About six months after raising $50 million, climate technology startup Crux is acquiring an AI-powered due diligence platform to enhance its own tools.
Crux announced today it will purchase the Boston firm Daedaline. Founded in 2023, Crux is building software to make the systems related to investment in clean energy projects more efficient.
“People just want to do these deals as well and as quickly as possible, and they want to use whatever tools are best available to them to do it.”
Alfred Johnson, Crux
The company’s platform will repurpose Daedaline’s software to streamline due diligence in financing, per Crux’s DC-based CEO and cofounder Alfred Johnson. That refers to the process of verifying information and assessing potential risks before a significant transaction. Johnson believes that undertaking is the most arduous part of getting energy infrastructure investment.
“People just want to do these deals as well and as quickly as possible,” Johnson told Technical.ly in an exclusive interview, “and they want to use whatever tools are best available to them to do it.”
Johnson, whose company’s prior funders include Lowercarbon Capital and Andreessen Horowitz, declined to disclose the financial details of the deal and Crux’s valuation.
The Daedaline brand will be subsumed into Crux with no layoffs, he said. Instead, the New York-headquartered startup’s staff is set to grow from its current near-60 headcount to between 80 and 90 employees by the end of 2025.
The Crux staff at a recent gathering in New York. (Crux/LinkedIn)
Crux provides tools for negotiating terms sheets and due diligence in its “data room,” a term for its secure portal for sensitive business documents. Crux relaunched the feature in March for its 1,000 developers and investors using the platform, and jumped from 20% to 80% adoption, per Johnson.

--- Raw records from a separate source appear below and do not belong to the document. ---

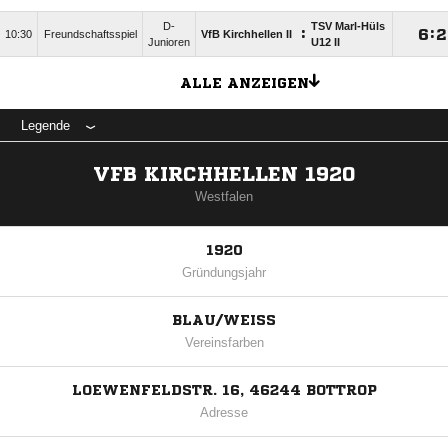
D-
TSV Marl-Hüls
:

:

10:30
Freundschaftsspiel
VfB Kirchhellen II
Junioren
U12 II
ALLE ANZEIGEN
Legende
VFB KIRCHHELLEN 1920
Westfalen
1920
Gründungsjahr
BLAU/WEISS
Vereinsfarben
LOEWENFELDSTR. 16, 46244 BOTTROP
Adresse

This acquisition does not mean an expansion of products or services, but Johnson hopes Daedaline’s software will make associated procedures faster. Crux was considering developing software similar to the Boston startup’s, and Johnson was drawn to Daedaline’s expertise and staff.
Expected success despite political headwinds
Crux’s first product — a marketplace for financial institutions, clean energy developers and tax credit buyers to sell and transfer tax credits‚— was spurred by the Inflation Reduction Act.

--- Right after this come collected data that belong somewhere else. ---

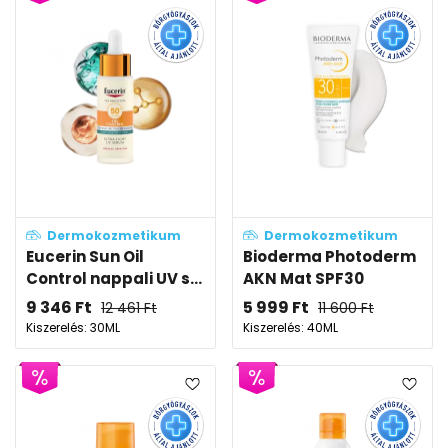
Dermokozmetikum
Dermokozmetikum
Eucerin Sun Oil
Bioderma Photoderm
Control nappali UV s...
AKN Mat SPF30
9 346
Ft
5 999
Ft
12 461
Ft
11 600
Ft
Kiszerelés: 30ML
Kiszerelés: 40ML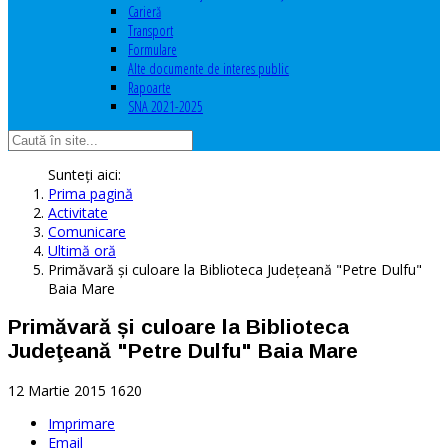
Carieră
Transport
Formulare
Alte documente de interes public
Rapoarte
SNA 2021-2025
Sunteți aici:
Prima pagină
Activitate
Comunicare
Ultimă oră
Primăvară și culoare la Biblioteca Judeţeană "Petre Dulfu"
Baia Mare
Primăvară și culoare la Biblioteca
Judeţeană "Petre Dulfu" Baia Mare
12 Martie 2015
1620
Imprimare
Email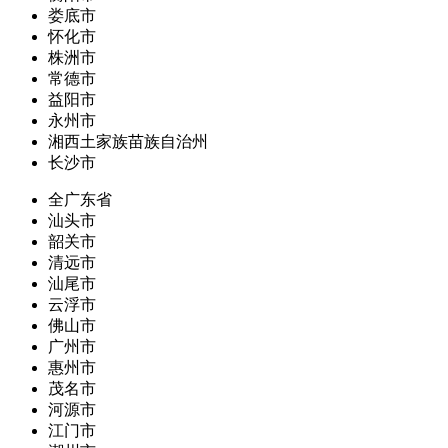
娄底市
怀化市
株洲市
常德市
益阳市
永州市
湘西土家族苗族自治州
长沙市
全广东省
汕头市
韶关市
清远市
汕尾市
云浮市
佛山市
广州市
惠州市
茂名市
河源市
江门市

Despite President Donald Trump’s efforts to cancel clean energy projects across the country, including targeting states that voted for Democratic nominee Kamala Harris in 2024, Johnson is confident Crux will continue to be successful. The administration has taken specific aim at wind and solar, but is looking to nuclear to address skyrocketing power needs.
The startup also offers more than tax credit-focused tools. Other features focus on debt capital offerings, which can also fund these energy projects.
“The real driver of that market is the fact that electricity prices have gone up, and energy demand is higher than it’s ever been,” said Johnson, who previously worked in the Department of the Treasury during the Biden presidency. “So, a ton of manufacturing infrastructure is still required.”
Economic benefits for streamlined diligence
A typical tax credit transaction can take three-to-12 weeks of diligence, hundreds of hours and thousands in cash, Johnson explained. That’s why this acquisition is important.
“The more we can help [clients] with that process, extract information, deliver insights, support it with context,” Johnson said, “the better decisions they can make the more rapidly.”
The AI software will extract context and key information for users, he said. For example, in deal documents, the technology can provide guidance like recommendations to swap out clauses.
This by no means replaces lawyers, he explained.
“People are still going to do their diligence,” per Johnson. “This is to support that being as efficient and intelligent as possible.”